Limitations of this trial include the lack of returned questionnaires, which severely affected the ability to perform chart review to gain valuable information regarding individuals who opted to fill out the STEADI screening form, and to be able to follow up on subsequent clinical encounters regarding falls and fall risk. In addition, ICD-10 coding is only a surrogate marker for clinical behavior, as the context is often lost oversimplifying discussion and interaction between a patient and healthcare provider. The use of only 11 ICD-10 codes (Table 1) was incomplete and less comprehensive in capturing the effect of our intervention. For example, many ICD-10 codes (such as R42, dizziness and giddiness among many others) were not included, and in busy clinical encounters coding selection may be hurried or not fully capture a clinician’s intention. As mentioned, the study by Casey et al. [16] utilized Epic ‘Smartsets’ which were not routinely used in the clinical practice of this project, so relying on individual provider choice documentation likely only captured a part of those available in the context of a fall-risk discussion. The decision to not use a ‘Smartset’ came at the trade-off of decreased clinical mandates/workflow disruptions. Finally, by not completing the entire STEADI algorithm, which would identify higher risk individuals, this project may have inappropriately provided information on community resources instead of one-on-one treatments (such as physical therapy, which may have been more appropriate). While this possibility exists, it should be noted all free and low cost community resources in the booklet disseminated are overseen by trained professionals, and therefore likely pose little to no risk to patients interested who may not be appropriate as they likely would be turned away. In addition, given no change in clinician workflow was suggested, nor were clinicians aware of the coding being selected, it is unlikely for these higher risk individuals would not get additional appropriate counseling and recommendations.
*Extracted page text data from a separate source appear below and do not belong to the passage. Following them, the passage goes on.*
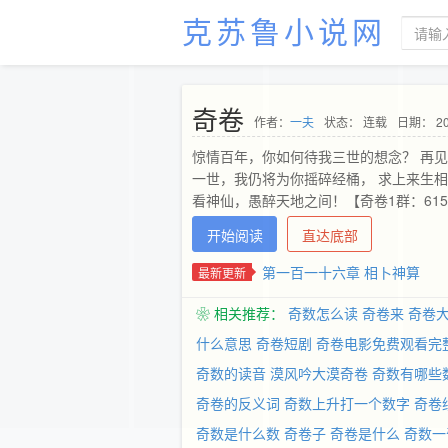
克苏鲁小说网
奇卷
作者：
一夫
状态： 连载
日期： 20
惊情百年，你如何待我三世的想念？ 再见， 
一世，我仍将为你摇碎经桶， 求上来生相
看神仙，愚醉天地之间！【奇卷1群：6156
开始阅读
直达底部
第一百一十六章 相卜神算
最新更新
❀ 相关推荐：
奇数怎么读
奇卷来
奇卷
什么意思
奇卷短剧
奇卷电影免费观看完
奇数的读音
漠风吟大漠奇卷
奇数有哪些
奇卷的反义词
奇数上升打一个数字
奇卷
奇数是什么数
奇卷子
奇卷是什么
奇数一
A focus on patient-centered approaches for falls-screening and prevention has promise, given numerous competing interests in clinical practice. Further research is warranted, however, specifically expanding this pilot to more clinics and better integrating information about patients who are screened including information on follow-up for outcomes. In addition, more research is needed to better understand how patients can become agents of change in their health care, including related to fall risk and prevention.